WORK INSTRUCTION
Beginning at the line with "Identify all the" in the records below, return each line up to and including the last, exactly as it stands, but not the pictures.

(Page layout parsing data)
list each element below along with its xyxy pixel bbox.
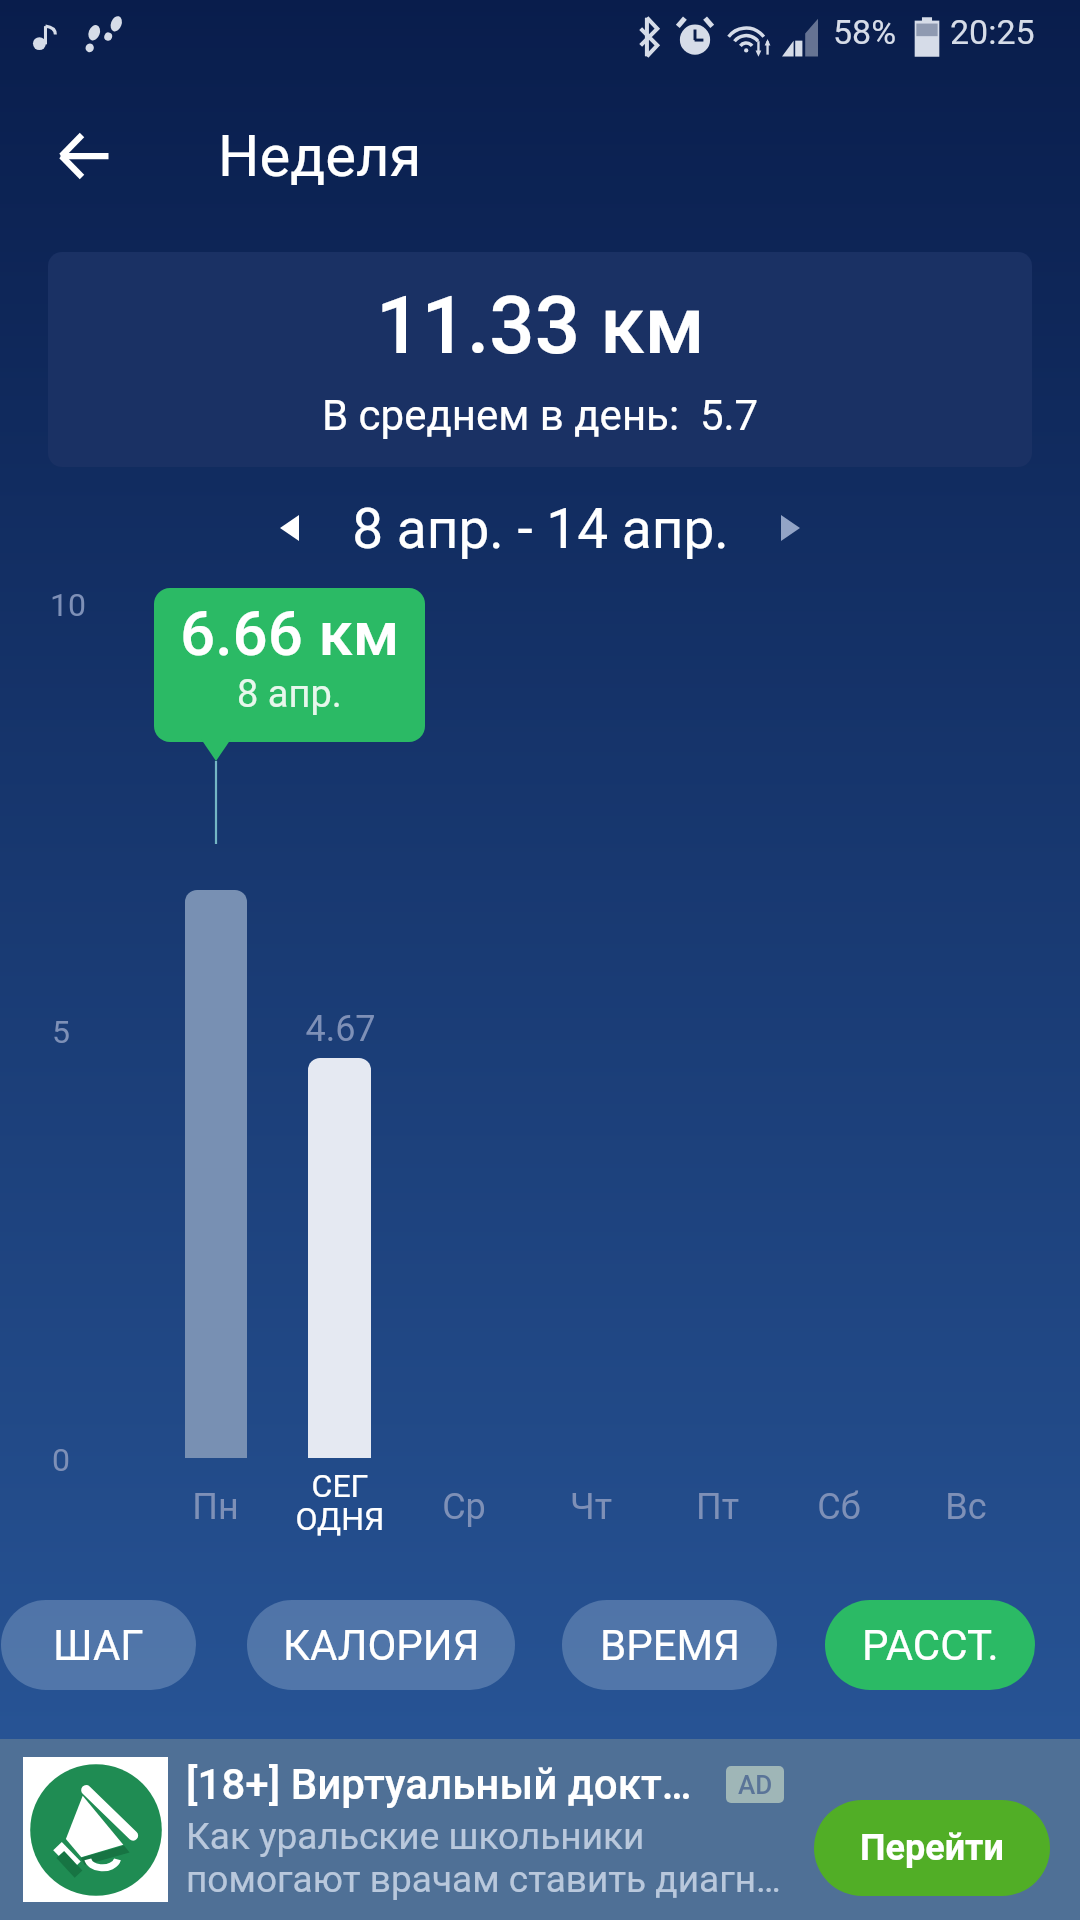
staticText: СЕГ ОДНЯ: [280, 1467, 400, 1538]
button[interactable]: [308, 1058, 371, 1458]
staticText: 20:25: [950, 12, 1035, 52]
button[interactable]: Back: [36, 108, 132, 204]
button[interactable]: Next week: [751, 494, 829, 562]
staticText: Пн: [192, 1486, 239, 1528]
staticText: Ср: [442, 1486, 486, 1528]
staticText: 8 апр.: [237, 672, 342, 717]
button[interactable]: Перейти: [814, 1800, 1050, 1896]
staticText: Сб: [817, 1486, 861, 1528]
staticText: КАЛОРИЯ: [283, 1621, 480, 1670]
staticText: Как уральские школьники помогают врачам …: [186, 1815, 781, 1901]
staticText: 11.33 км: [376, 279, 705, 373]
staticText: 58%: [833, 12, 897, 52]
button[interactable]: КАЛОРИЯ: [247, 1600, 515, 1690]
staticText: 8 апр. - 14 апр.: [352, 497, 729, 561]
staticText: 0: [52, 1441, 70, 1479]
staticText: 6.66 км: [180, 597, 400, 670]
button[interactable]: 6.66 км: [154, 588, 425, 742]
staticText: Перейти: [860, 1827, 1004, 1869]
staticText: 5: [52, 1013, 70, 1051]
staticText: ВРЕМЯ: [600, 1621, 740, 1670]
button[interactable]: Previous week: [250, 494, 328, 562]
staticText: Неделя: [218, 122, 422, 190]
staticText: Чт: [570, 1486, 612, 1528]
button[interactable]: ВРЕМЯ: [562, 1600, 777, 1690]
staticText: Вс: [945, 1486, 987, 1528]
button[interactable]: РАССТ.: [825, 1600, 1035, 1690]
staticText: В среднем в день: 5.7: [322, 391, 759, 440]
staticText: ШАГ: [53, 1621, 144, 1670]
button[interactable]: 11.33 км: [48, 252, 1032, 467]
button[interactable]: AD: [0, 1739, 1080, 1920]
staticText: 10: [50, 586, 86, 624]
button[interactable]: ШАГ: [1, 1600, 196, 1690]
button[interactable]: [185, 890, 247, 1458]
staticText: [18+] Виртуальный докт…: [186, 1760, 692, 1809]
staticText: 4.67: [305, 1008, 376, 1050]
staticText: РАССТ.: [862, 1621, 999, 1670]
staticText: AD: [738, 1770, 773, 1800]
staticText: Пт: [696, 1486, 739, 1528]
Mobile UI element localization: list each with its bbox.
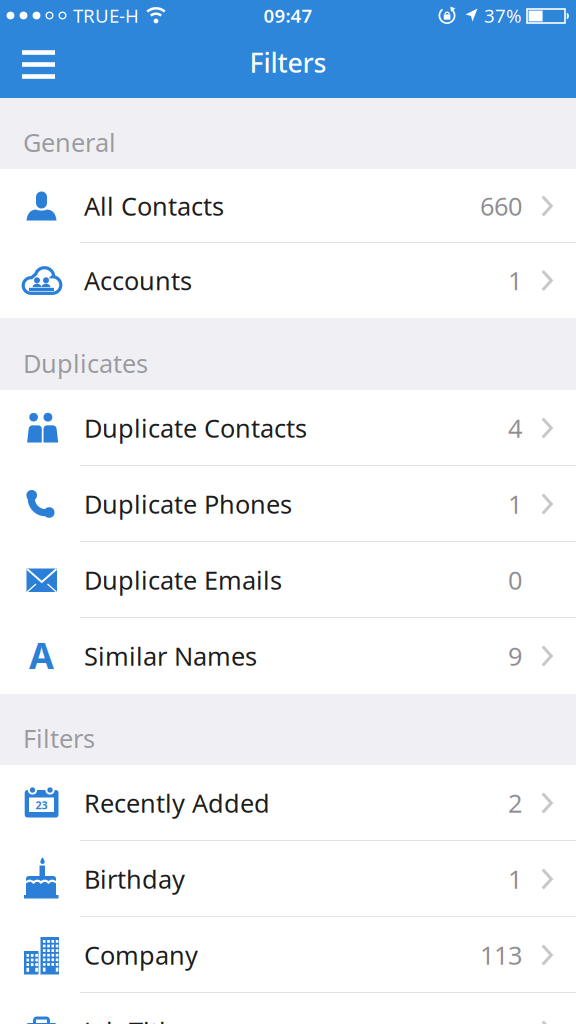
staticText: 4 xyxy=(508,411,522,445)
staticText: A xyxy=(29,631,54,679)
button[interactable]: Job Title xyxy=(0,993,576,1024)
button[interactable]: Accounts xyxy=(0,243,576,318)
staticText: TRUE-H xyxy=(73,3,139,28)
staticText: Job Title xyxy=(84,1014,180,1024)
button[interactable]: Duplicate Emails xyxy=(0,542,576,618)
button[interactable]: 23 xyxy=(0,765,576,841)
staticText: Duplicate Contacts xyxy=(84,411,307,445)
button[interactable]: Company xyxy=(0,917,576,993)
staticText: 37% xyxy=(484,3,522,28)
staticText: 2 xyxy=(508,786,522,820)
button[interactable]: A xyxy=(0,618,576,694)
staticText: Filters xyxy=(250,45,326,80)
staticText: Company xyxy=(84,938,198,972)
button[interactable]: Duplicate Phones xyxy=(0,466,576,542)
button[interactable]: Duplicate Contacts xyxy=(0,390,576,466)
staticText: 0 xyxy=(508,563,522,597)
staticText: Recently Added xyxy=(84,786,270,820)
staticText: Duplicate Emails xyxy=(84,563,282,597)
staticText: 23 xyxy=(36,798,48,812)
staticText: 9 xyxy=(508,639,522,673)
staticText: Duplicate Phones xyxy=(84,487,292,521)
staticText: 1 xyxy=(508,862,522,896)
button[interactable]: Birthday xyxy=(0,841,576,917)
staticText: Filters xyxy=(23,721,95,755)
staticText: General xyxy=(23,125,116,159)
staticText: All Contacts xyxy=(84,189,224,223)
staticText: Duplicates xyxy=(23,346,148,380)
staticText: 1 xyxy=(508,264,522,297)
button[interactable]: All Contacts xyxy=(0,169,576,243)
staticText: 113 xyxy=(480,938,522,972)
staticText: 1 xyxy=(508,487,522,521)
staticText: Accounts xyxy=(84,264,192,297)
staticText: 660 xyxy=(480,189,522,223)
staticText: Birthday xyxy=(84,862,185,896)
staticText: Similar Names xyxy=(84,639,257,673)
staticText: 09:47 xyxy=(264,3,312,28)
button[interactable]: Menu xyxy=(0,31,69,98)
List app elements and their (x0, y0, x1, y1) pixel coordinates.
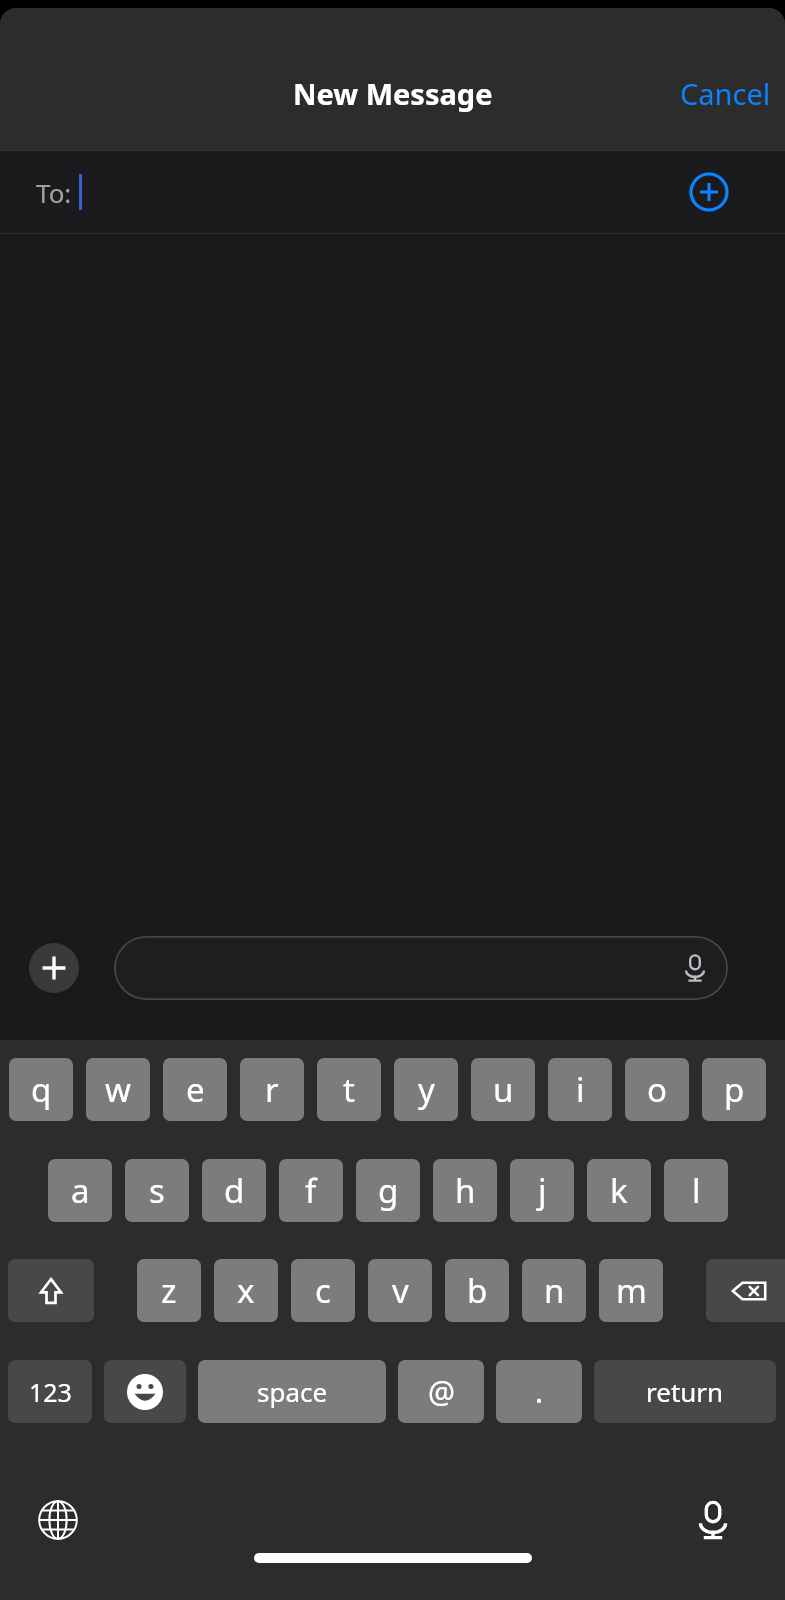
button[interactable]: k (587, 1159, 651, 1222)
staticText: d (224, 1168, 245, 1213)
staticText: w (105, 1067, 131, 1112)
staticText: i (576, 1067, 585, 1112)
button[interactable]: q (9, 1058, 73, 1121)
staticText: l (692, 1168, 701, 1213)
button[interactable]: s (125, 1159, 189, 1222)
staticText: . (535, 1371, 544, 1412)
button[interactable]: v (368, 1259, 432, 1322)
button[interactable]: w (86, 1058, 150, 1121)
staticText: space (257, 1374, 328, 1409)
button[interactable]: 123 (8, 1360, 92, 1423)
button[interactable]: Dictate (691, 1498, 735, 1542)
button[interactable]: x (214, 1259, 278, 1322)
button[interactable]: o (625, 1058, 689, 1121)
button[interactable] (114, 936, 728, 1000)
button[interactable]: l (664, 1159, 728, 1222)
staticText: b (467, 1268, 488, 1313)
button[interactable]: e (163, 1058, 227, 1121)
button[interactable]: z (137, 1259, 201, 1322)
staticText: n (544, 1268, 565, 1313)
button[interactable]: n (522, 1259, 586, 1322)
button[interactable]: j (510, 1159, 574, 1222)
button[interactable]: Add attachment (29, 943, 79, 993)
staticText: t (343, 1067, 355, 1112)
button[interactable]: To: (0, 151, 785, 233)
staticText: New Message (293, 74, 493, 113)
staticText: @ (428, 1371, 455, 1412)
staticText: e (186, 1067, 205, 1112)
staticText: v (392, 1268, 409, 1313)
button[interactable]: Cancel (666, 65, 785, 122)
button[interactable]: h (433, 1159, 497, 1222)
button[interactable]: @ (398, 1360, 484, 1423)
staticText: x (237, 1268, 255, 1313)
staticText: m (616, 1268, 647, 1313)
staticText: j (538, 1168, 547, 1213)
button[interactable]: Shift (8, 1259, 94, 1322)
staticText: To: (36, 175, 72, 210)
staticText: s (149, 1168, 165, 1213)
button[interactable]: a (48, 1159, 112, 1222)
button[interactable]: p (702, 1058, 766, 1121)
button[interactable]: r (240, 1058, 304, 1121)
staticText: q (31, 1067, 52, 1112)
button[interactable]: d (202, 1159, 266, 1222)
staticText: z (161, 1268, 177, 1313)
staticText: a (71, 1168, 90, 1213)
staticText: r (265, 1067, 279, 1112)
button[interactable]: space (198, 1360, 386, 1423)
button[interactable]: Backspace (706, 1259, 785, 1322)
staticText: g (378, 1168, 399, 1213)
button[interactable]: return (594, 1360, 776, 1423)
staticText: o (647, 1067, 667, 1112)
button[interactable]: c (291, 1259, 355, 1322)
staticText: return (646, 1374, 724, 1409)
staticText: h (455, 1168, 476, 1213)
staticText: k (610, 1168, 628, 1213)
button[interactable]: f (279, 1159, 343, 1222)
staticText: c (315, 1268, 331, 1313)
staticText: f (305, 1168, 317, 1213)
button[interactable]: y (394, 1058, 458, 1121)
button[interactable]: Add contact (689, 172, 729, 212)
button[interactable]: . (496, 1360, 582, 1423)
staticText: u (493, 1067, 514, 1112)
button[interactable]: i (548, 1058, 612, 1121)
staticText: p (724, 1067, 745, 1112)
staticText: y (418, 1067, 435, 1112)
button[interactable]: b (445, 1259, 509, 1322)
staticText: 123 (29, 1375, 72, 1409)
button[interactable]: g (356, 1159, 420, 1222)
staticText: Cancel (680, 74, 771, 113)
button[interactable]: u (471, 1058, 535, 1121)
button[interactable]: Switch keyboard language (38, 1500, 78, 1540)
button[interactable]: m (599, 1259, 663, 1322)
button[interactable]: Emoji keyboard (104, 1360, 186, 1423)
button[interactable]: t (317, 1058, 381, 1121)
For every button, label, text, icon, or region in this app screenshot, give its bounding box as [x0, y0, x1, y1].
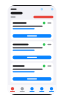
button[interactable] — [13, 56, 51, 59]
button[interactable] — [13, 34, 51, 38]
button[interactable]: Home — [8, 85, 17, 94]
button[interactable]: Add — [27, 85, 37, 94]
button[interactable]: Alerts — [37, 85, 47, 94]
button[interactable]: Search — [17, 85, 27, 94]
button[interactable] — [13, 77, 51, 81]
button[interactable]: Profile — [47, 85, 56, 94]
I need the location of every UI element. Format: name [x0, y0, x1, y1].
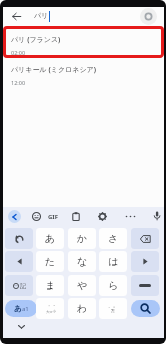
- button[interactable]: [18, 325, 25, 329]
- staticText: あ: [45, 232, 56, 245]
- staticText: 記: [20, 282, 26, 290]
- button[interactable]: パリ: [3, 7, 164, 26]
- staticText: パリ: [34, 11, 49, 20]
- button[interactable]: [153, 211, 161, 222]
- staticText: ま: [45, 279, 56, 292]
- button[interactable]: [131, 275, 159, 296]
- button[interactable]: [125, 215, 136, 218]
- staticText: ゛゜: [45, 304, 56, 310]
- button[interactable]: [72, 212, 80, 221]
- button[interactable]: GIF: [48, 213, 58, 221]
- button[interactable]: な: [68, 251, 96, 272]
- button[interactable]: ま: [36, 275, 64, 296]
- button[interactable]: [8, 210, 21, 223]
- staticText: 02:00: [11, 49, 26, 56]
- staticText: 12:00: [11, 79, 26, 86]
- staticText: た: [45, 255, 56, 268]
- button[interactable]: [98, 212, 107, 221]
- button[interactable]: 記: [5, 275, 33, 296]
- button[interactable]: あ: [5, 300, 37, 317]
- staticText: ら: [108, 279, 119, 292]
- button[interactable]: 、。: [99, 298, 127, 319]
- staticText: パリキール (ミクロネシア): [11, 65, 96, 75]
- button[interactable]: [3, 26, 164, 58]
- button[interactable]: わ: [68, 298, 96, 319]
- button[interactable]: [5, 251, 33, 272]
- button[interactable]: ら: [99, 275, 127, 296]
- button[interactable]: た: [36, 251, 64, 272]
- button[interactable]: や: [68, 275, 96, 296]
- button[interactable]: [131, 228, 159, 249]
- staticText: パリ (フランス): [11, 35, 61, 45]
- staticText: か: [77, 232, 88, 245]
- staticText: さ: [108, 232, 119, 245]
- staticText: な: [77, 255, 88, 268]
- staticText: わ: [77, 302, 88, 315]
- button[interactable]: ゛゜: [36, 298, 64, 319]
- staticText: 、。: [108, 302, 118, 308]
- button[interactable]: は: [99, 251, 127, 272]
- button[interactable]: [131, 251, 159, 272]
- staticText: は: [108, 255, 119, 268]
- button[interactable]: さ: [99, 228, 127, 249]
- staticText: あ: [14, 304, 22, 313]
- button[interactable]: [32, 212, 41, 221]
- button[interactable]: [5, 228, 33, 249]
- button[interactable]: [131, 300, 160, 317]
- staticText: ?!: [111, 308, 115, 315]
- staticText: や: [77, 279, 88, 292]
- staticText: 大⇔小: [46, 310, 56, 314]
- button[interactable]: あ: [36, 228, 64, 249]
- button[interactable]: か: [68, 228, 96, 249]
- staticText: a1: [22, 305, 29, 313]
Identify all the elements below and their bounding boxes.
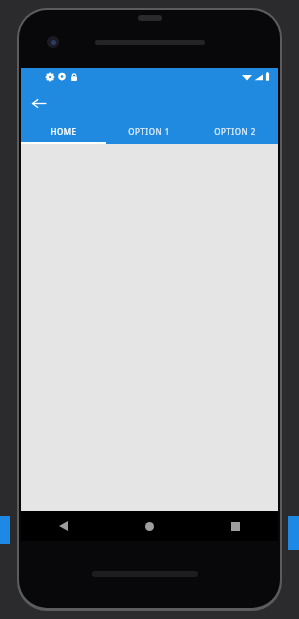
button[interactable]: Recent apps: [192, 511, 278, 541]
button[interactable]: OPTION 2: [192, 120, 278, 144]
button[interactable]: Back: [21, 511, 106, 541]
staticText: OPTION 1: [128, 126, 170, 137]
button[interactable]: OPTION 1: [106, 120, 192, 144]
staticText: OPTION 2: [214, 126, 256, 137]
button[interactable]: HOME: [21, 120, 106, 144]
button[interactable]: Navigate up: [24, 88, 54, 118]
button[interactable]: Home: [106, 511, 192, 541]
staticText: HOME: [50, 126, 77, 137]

EXERCISE SOLUTION
Identify all the elements below and their bounding boxes.
button[interactable]: Recent apps: [192, 511, 278, 541]
button[interactable]: OPTION 2: [192, 120, 278, 144]
button[interactable]: Back: [21, 511, 106, 541]
staticText: OPTION 1: [128, 126, 170, 137]
button[interactable]: OPTION 1: [106, 120, 192, 144]
staticText: OPTION 2: [214, 126, 256, 137]
button[interactable]: HOME: [21, 120, 106, 144]
button[interactable]: Navigate up: [24, 88, 54, 118]
button[interactable]: Home: [106, 511, 192, 541]
staticText: HOME: [50, 126, 77, 137]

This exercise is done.